By shooting RAW, you avoid this processing as the image saved on the card is exactly as captured by the CMOS sensor. It is then up to you to adjust the white balance in your RAW file editing program.
One of the advantages of shooting RAW files is that you can apply different white balance settings to the image to see which give the most natural, or most attractive, results. The original RAW file remains unchanged. All the work is done on copies of the RAW file, which means that you can return to the RAW file and try again if the initial results are not what you want.
Setting the white balance
It is possible to set auto white balance for all your shots and let the camera sort out the light, or to select the white balance symbol appropriate to the lighting conditions. However, no matter how good these settings are, they will never produce the perfect white balance in all situations.
Instead, use the following procedure and you will end up with images that are properly white balance. Unless you are working indoors light changes constantly, so you will need to repeat the procedure for each new scene.
You need a sheet of white paper. With your scene set and the lighting arranged, place the card in the scene. Making sure that the white card covers the centre circle marked in the viewfinder, take a shot. The autofocus may have trouble focusing on the flat card, so focus on the edge of the card and then recompose.
Find the menu item ‘Custom WB’ and select it so that the custom white balance screen appears. Now turn to the image shot in the previous step and select this. The white balance data from the image will be imported.
After exiting the menu, select custom white balance from the white balance settings. The pictures you shoot will now be balanced to your test image.
It is useful to know where the term ‘colour temperature’ comes from and what it means.
Colour temperature is measured in degrees Kelvin (K). The Scottish mathematician and physicist William Kelvin proposed the absolute, or Kelvin, scale in 1848. This scale uses −273.15°C as its zero point or ‘absolute zero’. The colour temperature is simply the colour a standard black body (a piece of metal which is perfectly black and reflects no light) glows at a certain heat. Surprisingly, the cool colours are red and orange, around 2,000-3,000K, while the warm colours are the blues at the 20,000K end of the spectrum. Neutral white light is 6,504K.
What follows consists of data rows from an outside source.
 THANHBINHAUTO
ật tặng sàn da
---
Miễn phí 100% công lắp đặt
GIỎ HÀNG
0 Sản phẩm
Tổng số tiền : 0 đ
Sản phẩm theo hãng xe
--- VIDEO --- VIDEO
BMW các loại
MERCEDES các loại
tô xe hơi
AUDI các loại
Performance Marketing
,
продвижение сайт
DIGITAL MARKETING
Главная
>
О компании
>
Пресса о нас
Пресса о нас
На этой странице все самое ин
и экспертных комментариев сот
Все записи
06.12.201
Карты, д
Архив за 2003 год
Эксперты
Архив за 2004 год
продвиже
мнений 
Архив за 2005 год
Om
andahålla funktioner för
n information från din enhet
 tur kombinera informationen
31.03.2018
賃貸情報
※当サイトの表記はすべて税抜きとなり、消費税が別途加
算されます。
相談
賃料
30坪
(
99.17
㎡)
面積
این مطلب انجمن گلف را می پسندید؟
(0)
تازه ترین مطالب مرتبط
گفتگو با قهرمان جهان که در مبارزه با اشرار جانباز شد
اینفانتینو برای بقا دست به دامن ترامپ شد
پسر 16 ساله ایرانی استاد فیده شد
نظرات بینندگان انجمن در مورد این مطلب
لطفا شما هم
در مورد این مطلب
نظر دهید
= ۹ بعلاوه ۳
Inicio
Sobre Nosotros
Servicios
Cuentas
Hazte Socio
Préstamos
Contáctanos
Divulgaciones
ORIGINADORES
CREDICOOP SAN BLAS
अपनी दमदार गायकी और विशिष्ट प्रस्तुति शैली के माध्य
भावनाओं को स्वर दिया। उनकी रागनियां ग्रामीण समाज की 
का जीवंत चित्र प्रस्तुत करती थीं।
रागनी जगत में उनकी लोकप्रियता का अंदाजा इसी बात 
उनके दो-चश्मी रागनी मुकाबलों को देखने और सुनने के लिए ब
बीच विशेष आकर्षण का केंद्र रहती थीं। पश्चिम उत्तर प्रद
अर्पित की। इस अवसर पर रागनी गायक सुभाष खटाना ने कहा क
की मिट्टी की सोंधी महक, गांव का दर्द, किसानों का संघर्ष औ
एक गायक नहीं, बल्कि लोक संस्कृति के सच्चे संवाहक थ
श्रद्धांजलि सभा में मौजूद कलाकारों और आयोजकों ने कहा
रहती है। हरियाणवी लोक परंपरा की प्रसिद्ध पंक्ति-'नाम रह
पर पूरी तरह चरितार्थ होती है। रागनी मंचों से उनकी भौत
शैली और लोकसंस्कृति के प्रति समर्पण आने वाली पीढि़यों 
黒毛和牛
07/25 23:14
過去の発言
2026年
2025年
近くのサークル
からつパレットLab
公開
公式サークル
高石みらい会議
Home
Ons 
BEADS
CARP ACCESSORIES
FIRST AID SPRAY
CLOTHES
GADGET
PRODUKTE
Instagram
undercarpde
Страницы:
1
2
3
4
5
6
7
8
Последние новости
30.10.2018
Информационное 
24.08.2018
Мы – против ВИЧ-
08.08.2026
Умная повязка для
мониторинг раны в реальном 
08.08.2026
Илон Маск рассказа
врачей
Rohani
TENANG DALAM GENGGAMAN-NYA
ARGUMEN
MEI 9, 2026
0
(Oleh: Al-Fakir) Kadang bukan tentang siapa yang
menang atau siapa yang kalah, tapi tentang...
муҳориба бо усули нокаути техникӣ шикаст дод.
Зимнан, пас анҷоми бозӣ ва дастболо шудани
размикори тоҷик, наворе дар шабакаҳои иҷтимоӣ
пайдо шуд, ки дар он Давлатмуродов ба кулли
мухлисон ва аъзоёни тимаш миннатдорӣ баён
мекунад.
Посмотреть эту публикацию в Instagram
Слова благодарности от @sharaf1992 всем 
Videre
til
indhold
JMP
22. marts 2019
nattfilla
The following pictures of a stamen against the white petals of a lily flower were all taken in daylight in the middle of the day. Each was taken at different white balance settings. The colour changes to the images show, in effect, the ‘filtration’ added by the camera to balance with the different light sources.
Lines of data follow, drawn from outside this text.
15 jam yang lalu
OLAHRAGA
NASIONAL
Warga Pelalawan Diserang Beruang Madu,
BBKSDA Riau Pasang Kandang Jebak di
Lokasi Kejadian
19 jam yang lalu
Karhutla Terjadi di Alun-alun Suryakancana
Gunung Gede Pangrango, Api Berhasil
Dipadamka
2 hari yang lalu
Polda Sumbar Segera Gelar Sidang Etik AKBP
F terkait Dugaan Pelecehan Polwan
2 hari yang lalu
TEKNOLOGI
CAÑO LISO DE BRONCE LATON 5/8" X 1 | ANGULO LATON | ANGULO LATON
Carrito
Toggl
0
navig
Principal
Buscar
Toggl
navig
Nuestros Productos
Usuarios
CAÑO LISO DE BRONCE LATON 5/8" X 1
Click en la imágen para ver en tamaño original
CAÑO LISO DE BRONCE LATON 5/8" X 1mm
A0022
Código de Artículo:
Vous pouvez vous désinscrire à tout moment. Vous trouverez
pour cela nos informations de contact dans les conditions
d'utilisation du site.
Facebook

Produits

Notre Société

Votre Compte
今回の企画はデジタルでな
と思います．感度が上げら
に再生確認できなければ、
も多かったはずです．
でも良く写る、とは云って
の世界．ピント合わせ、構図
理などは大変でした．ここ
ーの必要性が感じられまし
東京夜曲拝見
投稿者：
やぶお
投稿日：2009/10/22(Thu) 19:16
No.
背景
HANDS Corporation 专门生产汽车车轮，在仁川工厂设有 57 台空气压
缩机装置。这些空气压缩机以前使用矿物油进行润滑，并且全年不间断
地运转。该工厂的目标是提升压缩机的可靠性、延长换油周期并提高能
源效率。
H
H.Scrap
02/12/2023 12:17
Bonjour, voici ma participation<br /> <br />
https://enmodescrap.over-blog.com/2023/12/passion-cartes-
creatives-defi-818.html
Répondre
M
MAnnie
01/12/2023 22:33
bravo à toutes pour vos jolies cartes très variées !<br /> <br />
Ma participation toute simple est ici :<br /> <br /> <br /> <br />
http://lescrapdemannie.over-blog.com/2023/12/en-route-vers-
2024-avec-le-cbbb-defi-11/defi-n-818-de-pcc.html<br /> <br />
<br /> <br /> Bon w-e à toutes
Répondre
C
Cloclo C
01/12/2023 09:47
Auto − this close-up of a lily stamen was taken in midday window light so the Auto setting has actually done quite a good job of making the lily’s white petals white although there is a hint or red.
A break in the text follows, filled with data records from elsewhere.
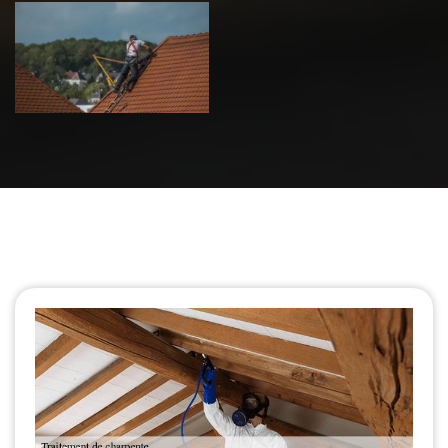
Urgence fuite
de toiture 39
Jura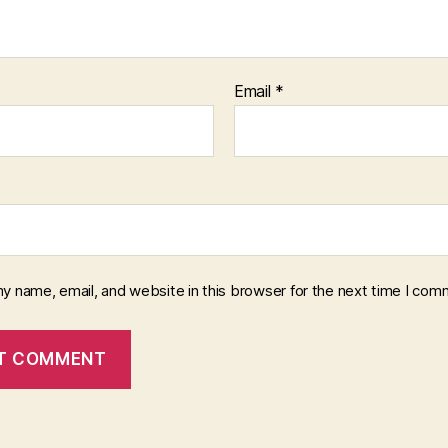
Email
*
y name, email, and website in this browser for the next time I com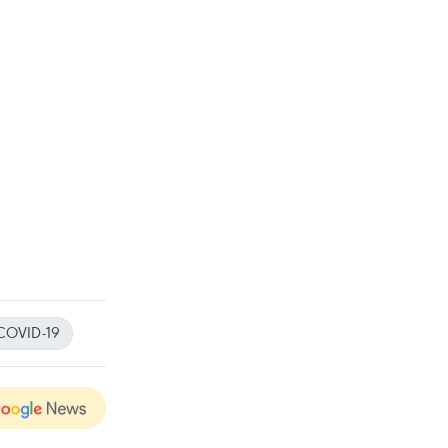
COVID-19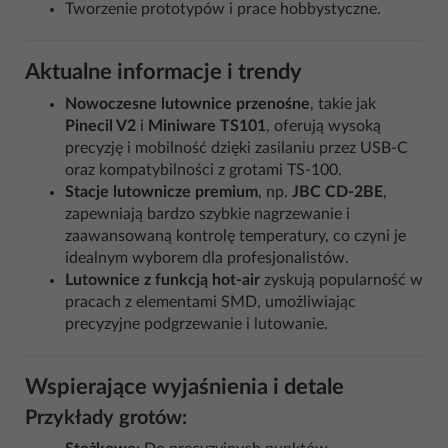
Tworzenie prototypów i prace hobbystyczne.
Aktualne informacje i trendy
Nowoczesne lutownice przenośne
, takie jak
Pinecil V2
i
Miniware TS101
, oferują wysoką
precyzję i mobilność dzięki zasilaniu przez USB-C
oraz kompatybilności z grotami TS-100.
Stacje lutownicze premium
, np.
JBC CD-2BE
,
zapewniają bardzo szybkie nagrzewanie i
zaawansowaną kontrolę temperatury, co czyni je
idealnym wyborem dla profesjonalistów.
Lutownice z funkcją hot-air
zyskują popularność w
pracach z elementami SMD, umożliwiając
precyzyjne podgrzewanie i lutowanie.
Wspierające wyjaśnienia i detale
Przykłady grotów: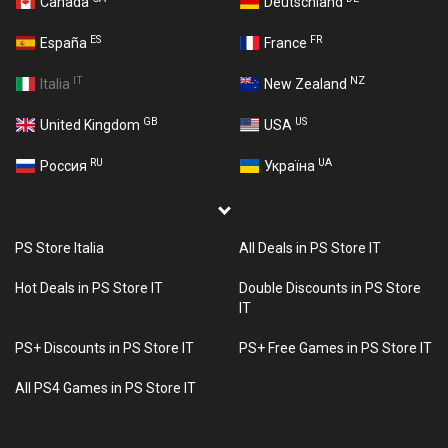
Canada
Deutschland
ES
FR
España
France
IT
NZ
Italia
New Zealand
GB
US
United Kingdom
USA
RU
UA
Россия
Україна
PS Store Italia
All Deals in PS Store IT
Hot Deals in PS Store IT
Double Discounts in PS Store
IT
PS+ Discounts in PS Store IT
PS+ Free Games in PS Store IT
All PS4 Games in PS Store IT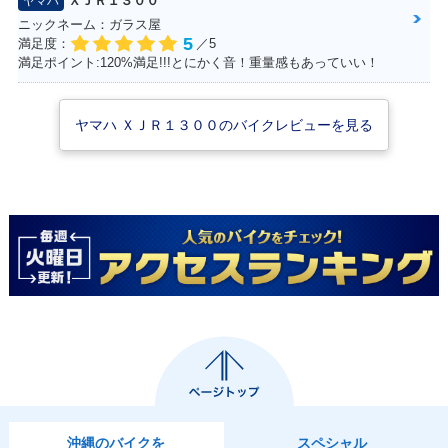
ＸＪＲ１３００
ヤマハ
ニックネーム：ガラス屋
5
満足度：
／5
2000年 XJR130
1999年 XJR130
1998年 XJR130
満足ポイント:120%満足!!!とにかく音！重量感もあっていい！
0・マイナーチェン
0・カラーチェンジ
0・カラーチェンジ
ジ
ヤマハ ＸＪＲ１３００のバイクレビューを見る
1998年 XJR130
0・新登場
沖縄のバイクを
スペシャル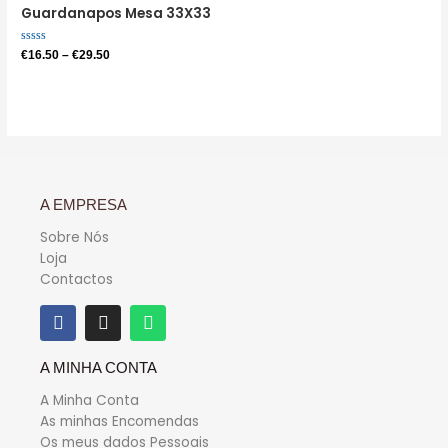
Guardanapos Mesa 33X33
Avaliação
€
16.50
–
€
29.50
0
de
5
A EMPRESA
Sobre Nós
Loja
Contactos
A MINHA CONTA
A Minha Conta
As minhas Encomendas
Os meus dados Pessoais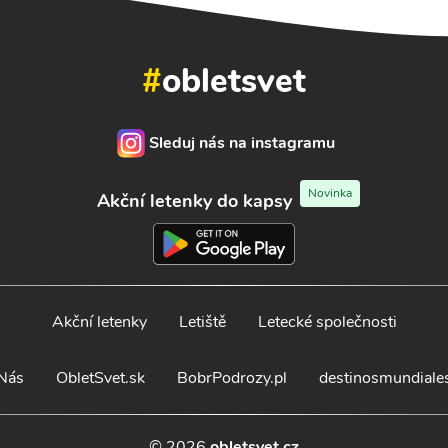
#
obletsvet
Sleduj nás na instagramu
Novinka
Akční letenky do kapsy
Akční letenky
Letiště
Letecké společnosti
Nás
ObletSvet.sk
BobrPodrozy.pl
destinosmundiale
© 2026
obletsvet.cz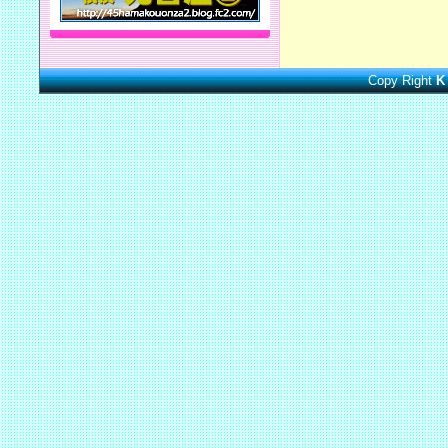
Copy Right
K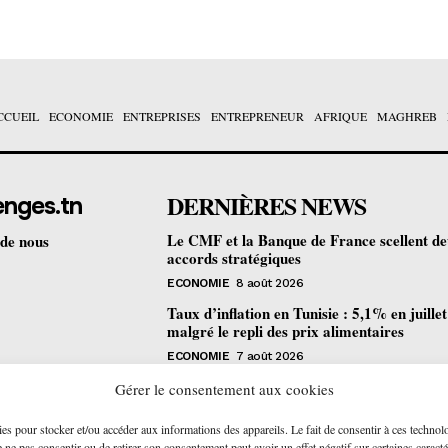
CCUEIL
ECONOMIE
ENTREPRISES
ENTREPRENEUR
AFRIQUE
MAGHREB
DERNIÈRES NEWS
enges.tn
Le CMF et la Banque de France scellent d
 de nous
accords stratégiques
ECONOMIE
8 août 2026
Taux d’inflation en Tunisie : 5,1% en juille
malgré le repli des prix alimentaires
ECONOMIE
7 août 2026
Une formation gratuite en fibre optique ou
Gérer le consentement aux cookies
portes à Tunis pour 12 jeunes talents
ies pour stocker et/ou accéder aux informations des appareils. Le fait de consentir à ces technol
ENTREPRENEUR
6 août 2026
ne pas consentir ou de retirer son consentement peut avoir un effet négatif sur certaines caracté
Daylight − this setting has done slightly better, with no red and the white being a cleaner white.
Shade − this setting has also achieved a reasonable colour balance, however, you can see it has added yellow to compensate for blue that would normally exist in a shady scene.
Cloudy − as with the shade setting, the cloudy setting has achieved a satisfactory result, but again there is still a hint of yellow in the whites.
Tungsten − here the camera has added blue to compensate for the yellow that would be present under tungsten lighting giving the whites a very blue appearance.
Fluorescent − this has had a similar effect to the tungsten setting, but the camera has added the equivalent of a magenta filter to compensate for the green emitted by fluorescent lights.
Flash − this setting has produced a result very similar to the shade setting as they set a very similar Kelvin temperature. If anything, the flash setting has done slightly better by adding less yellow to the image.
Custom − here we set the colour balance manually by using a grey card. This has produced a result with clean, natural whites.